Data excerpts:
┄┄┄┄┄┄┄┄┄┄┄┄┄┄┄┄┄┄┄┄

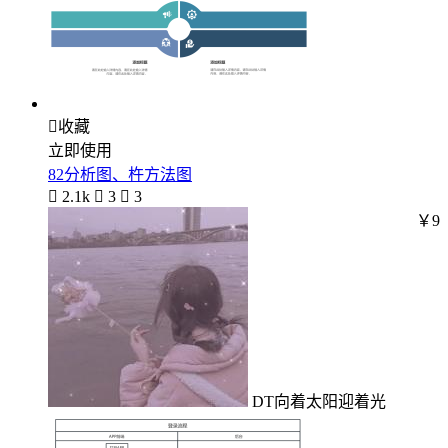

收藏
立即使用
82分析图、杵方法图

2.1k

3

3
￥9
DT向着太阳迎着光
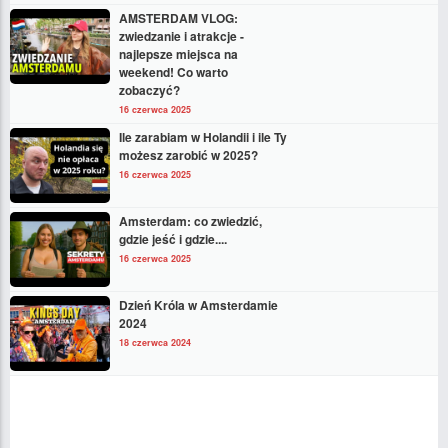
AMSTERDAM VLOG:
zwiedzanie i atrakcje -
najlepsze miejsca na
weekend! Co warto
zobaczyć?
16 czerwca 2025
Ile zarabiam w Holandii i ile Ty
możesz zarobić w 2025?
16 czerwca 2025
Amsterdam: co zwiedzić,
gdzie jeść i gdzie....
16 czerwca 2025
Dzień Króla w Amsterdamie
2024
18 czerwca 2024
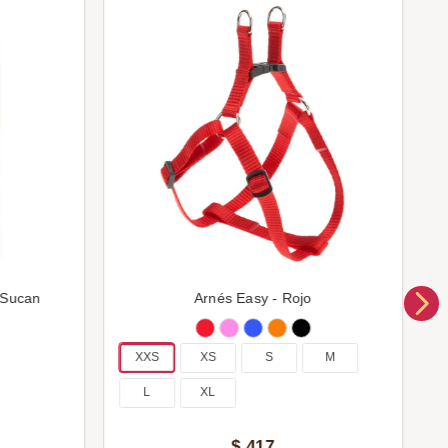
 Sucan
Arnés Easy - Rojo
XXS
XS
S
M
L
XL
$
417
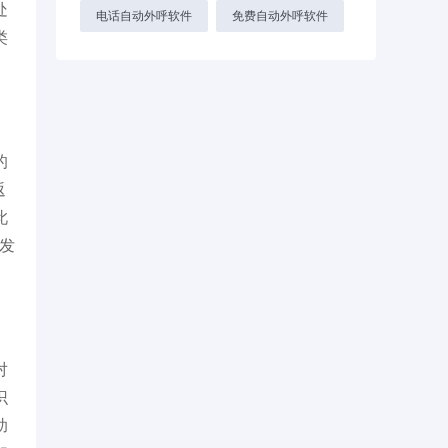
处
电话自动外呼软件
免费自动外呼软件
类
的
返
此
发
对
识
助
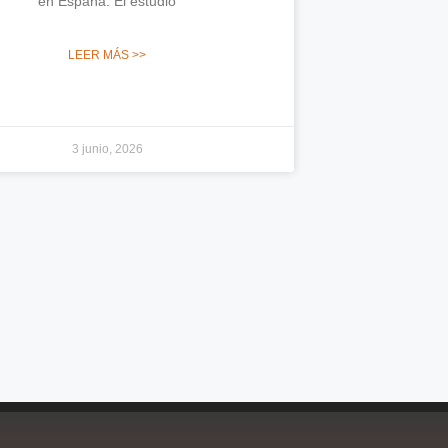
en España. El estudio
LEER MÁS >>
3 junio, 2026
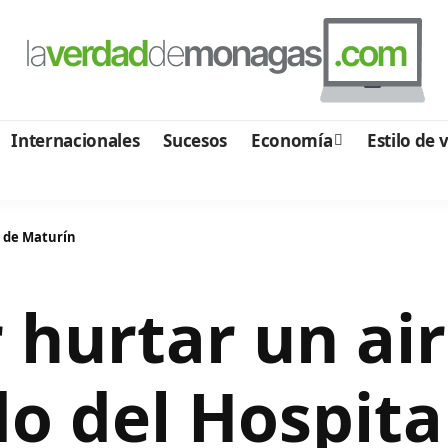
Internacionales
Sucesos
Economía
Estilo de 
l de Maturín
 hurtar un ai
o del Hospita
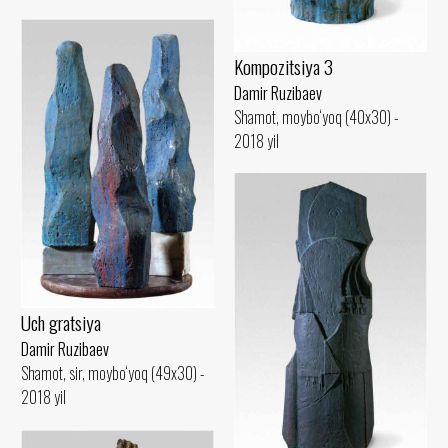
Kompozitsiya 3
Damir Ruzibaev
Shamot, moybo‘yoq (40x30) -
2018 yil
Uch gratsiya
Damir Ruzibaev
Shamot, sir, moybo‘yoq (49x30) -
2018 yil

┄┄┄┄┄┄┄┄┄┄┄┄┄┄┄┄┄┄┄┄

* [YOUR INSTRUCTIONS] Every record above should be written out again exactly; the pictures stay out of the copy.

* [TASK OUTPUT]

收藏
立即使用
82分析图、杵方法图

2.1k

3

3
￥9
DT向着太阳迎着光
AMSTERDAM VLOG:
zwiedzanie i atrakcje -
najlepsze miejsca na
weekend! Co warto
zobaczyć?
16 czerwca 2025
Ile zarabiam w Holandii i ile Ty
możesz zarobić w 2025?
16 czerwca 2025
Amsterdam: co zwiedzić,
gdzie jeść i gdzie....
16 czerwca 2025
Dzień Króla w Amsterdamie
2024
18 czerwca 2024
 Sucan
Arnés Easy - Rojo
XXS
XS
S
M
L
XL
$
417
处
电话自动外呼软件
免费自动外呼软件
类
的
返
此
发
对
识
助
en España. El estudio
LEER MÁS >>
3 junio, 2026
Internacionales
Sucesos
Economía
Estilo de 
l de Maturín
 hurtar un ai
o del Hospita
Kompozitsiya 3
Damir Ruzibaev
Shamot, moybo‘yoq (40x30) -
2018 yil
Uch gratsiya
Damir Ruzibaev
Shamot, sir, moybo‘yoq (49x30) -
2018 yil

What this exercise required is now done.